Willis reached out directly to Jensen and team. Other faculty seeking materials to replace textbooks may reach out directly to their subject librarians.
Or faculty can seek aid to create their own open textbook through the Affordable Content grant program, as Miller did. Hers is one of the textbooks recently published with a grant. Because it contained original content, it was published in partnership with the Libraries Publishing Services, which supports the creation of scholarly and academic works by U of MN students, staff and faculty.
For 5 years, the Affordable Content grant program has been supporting faculty and students with affordable options for an average of 20 classes a year. “We’re meeting people where they are,” Jensen says, “pushing back on the idea that education happens because of a traditional textbook.”
A ready resource
Miller was grateful that, when instruction moved online, her students could access her Introduction to Design Equity electronically. “I knew that they had the book, which also meant they had everything they needed to read and watch. Things weren’t locked in their dorm-room or some other place they couldn’t access.”
Also, before the transition to online learning this spring, she and the students were able to have in-person discussions on difficult big topics, such as racism.
In the first chapter of Introduction to Design Equity, Miller writes: “livability awards aside, and official rhetoric about the importance of equity aside, the Twin Cities is still one of the worst places in the country to be Black or Native American. That’s right, one of the worst. And this is on important measures like education, health, and jobs.”
Because of the need for these deep conversations between students and local experts, Miller doesn’t think the class can ever be fully online. Yet traditional textbook publishers would be unlikely to respond to the relatively small audience in this emerging field, so Miller wrote her own up-to-date textbook, richly illustrated, and linked to online resources.
The book also is in her voice, reflects her perspective, and remains under her control. She is writing a new concluding chapter now.
Open to all
“I don’t have the skills or the knowledge base to create an open source, online textbook,” Miller says.
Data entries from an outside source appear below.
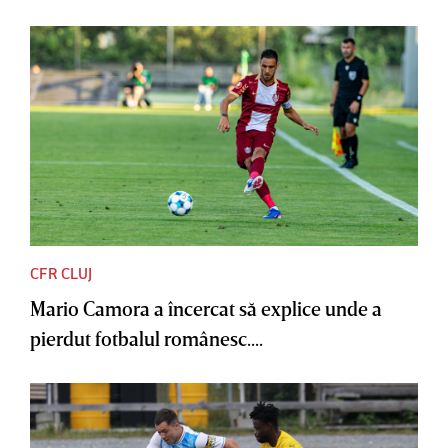
CFR CLUJ
Mario Camora a încercat să explice unde a
pierdut fotbalul românesc....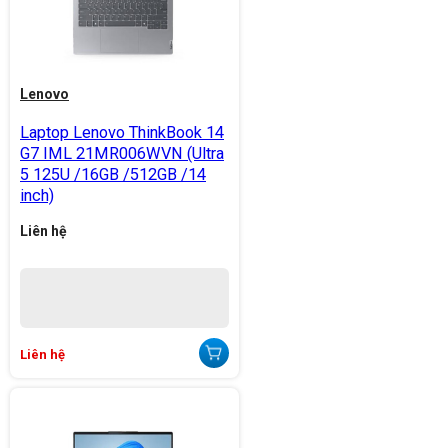
Lenovo
Laptop Lenovo ThinkBook 14
G7 IML 21MR006WVN (Ultra
5 125U /16GB /512GB /14
inch)
Liên hệ
Liên hệ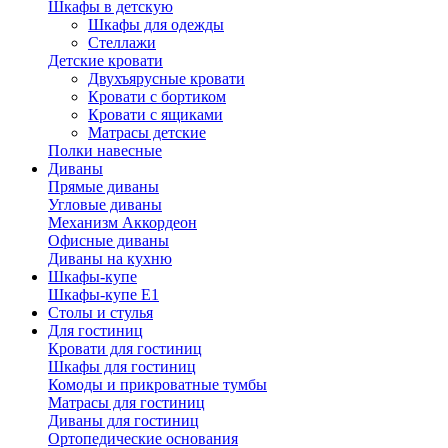
Шкафы в детскую
Шкафы для одежды
Стеллажи
Детские кровати
Двухъярусные кровати
Кровати с бортиком
Кровати с ящиками
Матрасы детские
Полки навесные
Диваны
Прямые диваны
Угловые диваны
Механизм Аккордеон
Офисные диваны
Диваны на кухню
Шкафы-купе
Шкафы-купе Е1
Столы и стулья
Для гостиниц
Кровати для гостиниц
Шкафы для гостиниц
Комоды и прикроватные тумбы
Матрасы для гостиниц
Диваны для гостиниц
Ортопедические основания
Fortunately, she doesn’t have to. “We’ve got all sorts of ideas of how the Libraries can make things happen if faculty want to work with us,” Jensen says. “We’re good problem solvers.”
The support is appreciated by Miller.
“Our vision for this resource is that it is open and accessible for all UMN students and students in the growing number of design programs across the country that want to understand how design can create benefits for communities that are fair and just,” she says. “I’m happy to say there are many.”
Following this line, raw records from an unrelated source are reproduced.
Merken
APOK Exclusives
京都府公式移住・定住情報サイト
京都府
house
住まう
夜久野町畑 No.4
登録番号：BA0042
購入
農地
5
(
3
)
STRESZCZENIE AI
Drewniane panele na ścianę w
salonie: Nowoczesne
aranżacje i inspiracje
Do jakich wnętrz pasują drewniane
As long as a person has electronic access, the U puts up no barriers, says Jensen, no matter where you are. “The books are available to everyone in the world.”
No wonder the open.lib.umn.edu webpage receives an average of 1 million hits per month. That’s a lot of access to textbooks — and knowledge.
Publishing her personal project with far-reaching implications for equity, Miller concludes: “It’s exciting to me that this work is happening at UMN.”